» Action item
Find and copy each line of the listing below that has the word "Voce" in it.

Task inputs section start

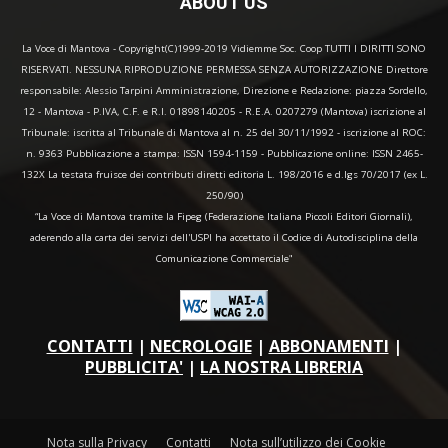
ABOUT US
La Voce di Mantova - Copyright(C)1999-2019 Vidiemme Soc. Coop TUTTI I DIRITTI SONO
RISERVATI. NESSUNA RIPRODUZIONE PERMESSA SENZA AUTORIZZAZIONE Direttore
responsabile: Alessio Tarpini Amministrazione, Direzione e Redazione: piazza Sordello,
12 - Mantova - P.IVA, C.F. e R.I. 01898140205 - R.E.A. 0207279 (Mantova) iscrizione al
Tribunale: iscritta al Tribunale di Mantova al n. 25 del 30/11/1992 - iscrizione al ROC:
n. 9363 Pubblicazione a stampa: ISSN 1594-1159 - Pubblicazione online: ISSN 2465-
132X La testata fruisce dei contributi diretti editoria L. 198/2016 e d.lgs 70/2017 (ex L.
250/90)
“La Voce di Mantova tramite la Fipeg (Federazione Italiana Piccoli Editori Giornali),
aderendo alla carta dei servizi dell'USPI ha accettato il Codice di Autodisciplina della
Comunicazione Commerciale"
CONTATTI
|
NECROLOGIE
|
ABBONAMENTI
|
PUBBLICITA'
|
LA NOSTRA LIBRERIA
Nota sulla Privacy
Contatti
Nota sull’utilizzo dei Cookie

Task inputs section end

» Response
La Voce di Mantova - Copyright(C)1999-2019 Vidiemme Soc. Coop TUTTI I DIRITTI SONO
“La Voce di Mantova tramite la Fipeg (Federazione Italiana Piccoli Editori Giornali),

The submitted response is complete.